Hindus and Sikhs scattering their ashes on the river of Britain is not a new phenomena, the practicalities for many of taking a loved ones ashes back to the Ganges can prove too great. So many have adopted local rivers where the ashes can be scattered on the flowing water. The more popular spots tend to be based near the larger Hindu and Sikh populations, in fact the river Soar in Leicestershire has been popular for some time. However, what I was not aware of until recently is that the river had been blessed by a Hindu priest  who anointed it with water from the holy Ganges river.

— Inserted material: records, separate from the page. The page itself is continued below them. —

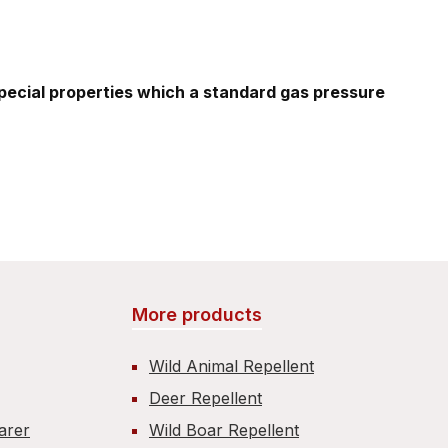
special properties which a standard gas pressure
More products
Wild Animal Repellent
Deer Repellent
carer
Wild Boar Repellent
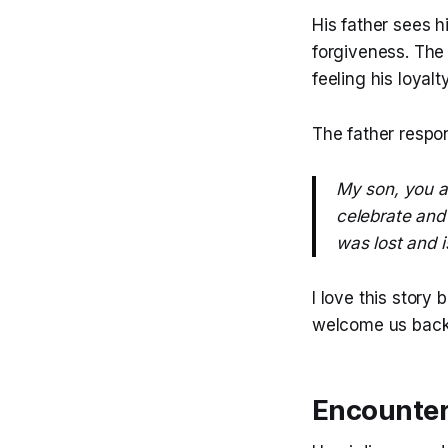
His father sees 
forgiveness. The
feeling his loyalt
The father respo
My son, you a
celebrate and 
was lost and i
I love this story
welcome us back i
Encounter 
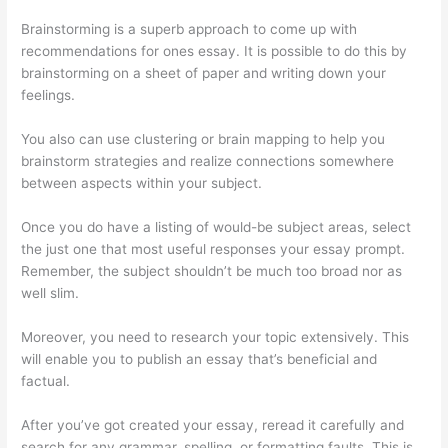
Brainstorming is a superb approach to come up with
recommendations for ones essay. It is possible to do this by
brainstorming on a sheet of paper and writing down your
feelings.
You also can use clustering or brain mapping to help you
brainstorm strategies and realize connections somewhere
between aspects within your subject.
Once you do have a listing of would-be subject areas, select
the just one that most useful responses your essay prompt.
Remember, the subject shouldn’t be much too broad nor as
well slim.
Moreover, you need to research your topic extensively. This
will enable you to publish an essay that’s beneficial and
factual.
After you’ve got created your essay, reread it carefully and
search for any grammar, spelling, or formatting faults. This is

Shastriji Prakashbhai Pandya, a Hindu priest who officiates at such ceremonies, claimed that the Soar was an acceptable alternative. “When I close my eyes, this could be the Ganges,” he said. Well I a not sure my imagination is quite that good, here the ashes are scattered at a tranquil spot where the River Soar meets the River Wreake, which is likely be fairly contrasting to the scared city of Varanasi with is heat, tumult and the smouldering of pyres.

However, Mr Pandya, who previously presided at Ganges ceremonies before coming to coming to the UK went onto say “Often it is difficult for people to go to India to scatter the ashes,” he said. “It is expensive, and older family members may not be able to travel. That is one reason why people are coming here.”

“The second reason is, the Soar is greener than the Ganges, and the scenery is better. Unlike the Ganges it is quiet here, and the water is clean and clear. Instead of people living along on the riverbanks, there are ducks.”

Families can hire a boat to take them down river to hold a ceremony. And scatter the ashes, along with flowers, powder, tulsi grass and holy leaves.

As for the Great British weather, well that is not a problem if it starts raining immediately after the ceremony, that means good luck…

As to why water from the Ganges was needed to anoint the river Soar was anointed well – it is because the Ganges is a goddess who will carry the ashes to the sea, symbolising the passage from one life to the next and if the Ganges (or in this case a credible substitute) is used their next life will be better, so the Soar now becomes a surrogate.

The River Soar is one of a number UK destination for Hindu and Sikh ashes. Other popular choices are the Thames, the Severn and the Mersey.

For more information on how to book the boat service go to River Soar Boat Hire.

This post was based on an article by Karyn Miller first published in The Telegraph in Oct 2004

2 thoughts on “Hindu and Sikh scatter their ashes on the blessed river Soar

  1. Reply
    Richard - 4th March 2012

    They do go somewhere. The River Soar continues the line of the Grand Union Canal northward from Leicester to the River Trent. Which then comes out at the Trent Falls – the confluence of the River Ouse and the Trent which helps form the Humber Estuary in Yorkshire. I hope this helps.

  2. Reply
    R j mathwani - 29th February 2012

    How can site be holy if it doesnt travel to the sea? The ashes are therefore going nowhere.